Transcribed page contents:
+===+

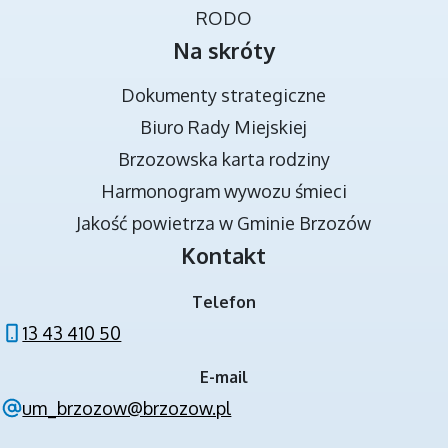
RODO
Na skróty
Dokumenty strategiczne
Biuro Rady Miejskiej
Brzozowska karta rodziny
DOKUMENTY STRATEGICZNE
Harmonogram wywozu śmieci
Jakość powietrza w Gminie Brzozów
Kontakt
Telefon
13 43 410 50
E-mail
NOWA JAKOŚĆ KSZTAŁCENIA W GMINIE
um_brzozow@brzozow.pl
BRZOZÓW - PROJEKT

+===+

*Problem description*:
The entries above should be given again exactly, minus any pictures.

*Response below*:
RODO
Na skróty
Dokumenty strategiczne
Biuro Rady Miejskiej
Brzozowska karta rodziny
DOKUMENTY STRATEGICZNE
Harmonogram wywozu śmieci
Jakość powietrza w Gminie Brzozów
Kontakt
Telefon
13 43 410 50
E-mail
NOWA JAKOŚĆ KSZTAŁCENIA W GMINIE
um_brzozow@brzozow.pl
BRZOZÓW - PROJEKT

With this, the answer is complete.